> **What is expected**
I would like each line of the data that holds the word "individual" copied out.

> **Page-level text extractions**
-------------------------
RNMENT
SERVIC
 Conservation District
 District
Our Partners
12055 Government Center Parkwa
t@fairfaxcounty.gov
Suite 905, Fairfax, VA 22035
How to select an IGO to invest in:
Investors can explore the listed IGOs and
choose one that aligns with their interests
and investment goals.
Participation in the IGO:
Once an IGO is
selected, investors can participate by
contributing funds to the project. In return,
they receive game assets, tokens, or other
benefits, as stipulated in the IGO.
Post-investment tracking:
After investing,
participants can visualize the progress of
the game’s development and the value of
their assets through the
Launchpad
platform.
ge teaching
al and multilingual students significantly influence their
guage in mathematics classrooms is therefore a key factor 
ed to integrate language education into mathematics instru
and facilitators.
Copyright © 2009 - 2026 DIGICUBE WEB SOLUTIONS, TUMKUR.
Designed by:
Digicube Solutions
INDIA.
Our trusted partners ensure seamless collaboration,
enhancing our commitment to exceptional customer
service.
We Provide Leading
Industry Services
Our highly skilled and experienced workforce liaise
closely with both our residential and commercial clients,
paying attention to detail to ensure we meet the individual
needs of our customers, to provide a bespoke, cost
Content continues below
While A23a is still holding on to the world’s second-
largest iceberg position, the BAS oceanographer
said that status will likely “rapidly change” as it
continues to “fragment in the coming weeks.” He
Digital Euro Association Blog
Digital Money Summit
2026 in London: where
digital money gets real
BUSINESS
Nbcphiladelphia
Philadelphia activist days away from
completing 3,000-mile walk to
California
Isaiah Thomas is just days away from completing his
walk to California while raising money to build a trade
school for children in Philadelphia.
-------------------------
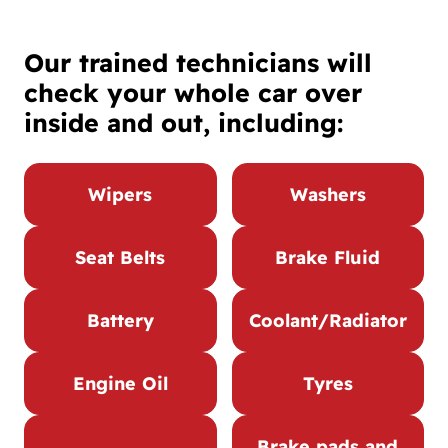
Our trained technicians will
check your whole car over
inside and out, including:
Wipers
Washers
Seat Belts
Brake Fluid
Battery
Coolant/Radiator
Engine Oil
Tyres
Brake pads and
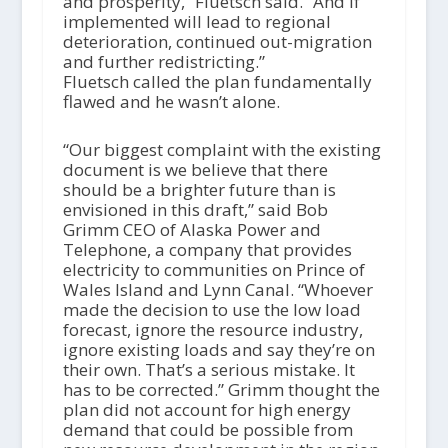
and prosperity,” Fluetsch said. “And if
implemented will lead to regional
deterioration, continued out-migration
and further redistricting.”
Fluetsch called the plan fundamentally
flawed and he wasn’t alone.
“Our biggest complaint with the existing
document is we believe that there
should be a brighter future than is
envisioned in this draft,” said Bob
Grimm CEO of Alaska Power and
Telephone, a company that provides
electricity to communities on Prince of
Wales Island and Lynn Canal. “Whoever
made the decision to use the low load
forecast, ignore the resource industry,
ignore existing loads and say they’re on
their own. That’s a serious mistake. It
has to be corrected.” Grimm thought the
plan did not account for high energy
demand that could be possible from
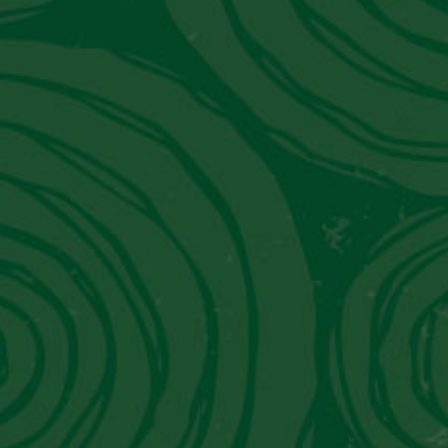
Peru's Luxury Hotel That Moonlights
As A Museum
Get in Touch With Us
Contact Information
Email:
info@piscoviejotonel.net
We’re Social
-------------------------
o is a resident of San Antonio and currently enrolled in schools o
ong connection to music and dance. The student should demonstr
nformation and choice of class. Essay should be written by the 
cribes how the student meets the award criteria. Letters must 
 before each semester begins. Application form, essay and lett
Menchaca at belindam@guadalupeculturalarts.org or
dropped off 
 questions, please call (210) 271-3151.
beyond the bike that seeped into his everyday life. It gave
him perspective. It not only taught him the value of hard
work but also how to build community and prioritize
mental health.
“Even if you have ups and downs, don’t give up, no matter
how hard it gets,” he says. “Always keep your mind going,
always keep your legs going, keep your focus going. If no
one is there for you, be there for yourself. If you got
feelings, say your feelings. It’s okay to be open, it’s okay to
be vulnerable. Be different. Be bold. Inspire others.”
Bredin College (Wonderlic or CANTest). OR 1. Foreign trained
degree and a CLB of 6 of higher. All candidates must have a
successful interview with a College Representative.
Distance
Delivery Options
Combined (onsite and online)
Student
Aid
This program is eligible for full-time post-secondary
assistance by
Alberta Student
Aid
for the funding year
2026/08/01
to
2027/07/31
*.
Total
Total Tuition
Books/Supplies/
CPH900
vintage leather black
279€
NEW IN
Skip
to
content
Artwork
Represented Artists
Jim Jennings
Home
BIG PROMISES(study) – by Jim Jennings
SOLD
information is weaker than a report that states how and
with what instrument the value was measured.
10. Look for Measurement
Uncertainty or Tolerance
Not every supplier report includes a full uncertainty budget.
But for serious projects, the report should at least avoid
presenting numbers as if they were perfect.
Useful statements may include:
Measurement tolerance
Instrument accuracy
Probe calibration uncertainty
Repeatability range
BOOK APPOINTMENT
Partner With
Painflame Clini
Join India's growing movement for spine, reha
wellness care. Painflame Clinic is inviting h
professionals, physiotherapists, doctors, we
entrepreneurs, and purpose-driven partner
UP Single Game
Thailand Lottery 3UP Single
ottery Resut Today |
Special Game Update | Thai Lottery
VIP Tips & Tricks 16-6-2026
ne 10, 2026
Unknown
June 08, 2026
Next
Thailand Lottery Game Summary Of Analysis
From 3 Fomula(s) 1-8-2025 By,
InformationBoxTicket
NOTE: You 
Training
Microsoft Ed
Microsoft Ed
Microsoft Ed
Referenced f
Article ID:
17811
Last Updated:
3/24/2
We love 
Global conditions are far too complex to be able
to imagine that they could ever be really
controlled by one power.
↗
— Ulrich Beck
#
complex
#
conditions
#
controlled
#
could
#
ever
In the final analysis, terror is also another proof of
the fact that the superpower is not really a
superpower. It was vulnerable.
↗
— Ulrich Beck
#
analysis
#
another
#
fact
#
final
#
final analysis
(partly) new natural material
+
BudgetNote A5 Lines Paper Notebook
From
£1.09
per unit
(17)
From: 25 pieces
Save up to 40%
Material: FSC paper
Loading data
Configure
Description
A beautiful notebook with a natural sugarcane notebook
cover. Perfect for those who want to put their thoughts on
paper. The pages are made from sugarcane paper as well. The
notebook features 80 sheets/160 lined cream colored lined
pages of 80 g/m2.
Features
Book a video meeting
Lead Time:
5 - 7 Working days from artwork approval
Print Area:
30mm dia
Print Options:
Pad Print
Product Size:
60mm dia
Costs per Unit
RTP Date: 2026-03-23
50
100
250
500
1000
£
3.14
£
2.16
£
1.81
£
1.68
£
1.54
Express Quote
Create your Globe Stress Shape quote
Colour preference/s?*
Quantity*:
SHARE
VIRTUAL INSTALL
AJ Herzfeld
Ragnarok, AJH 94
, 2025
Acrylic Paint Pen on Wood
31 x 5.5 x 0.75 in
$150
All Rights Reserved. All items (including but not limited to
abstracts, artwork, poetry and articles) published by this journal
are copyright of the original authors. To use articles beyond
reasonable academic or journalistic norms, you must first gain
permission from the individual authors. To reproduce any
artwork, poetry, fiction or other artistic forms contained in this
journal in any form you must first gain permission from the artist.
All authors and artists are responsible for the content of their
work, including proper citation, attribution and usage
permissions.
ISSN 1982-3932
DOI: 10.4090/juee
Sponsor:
-------------------------
> **Output**
paying attention to detail to ensure we meet the individual
permission from the individual authors. To reproduce any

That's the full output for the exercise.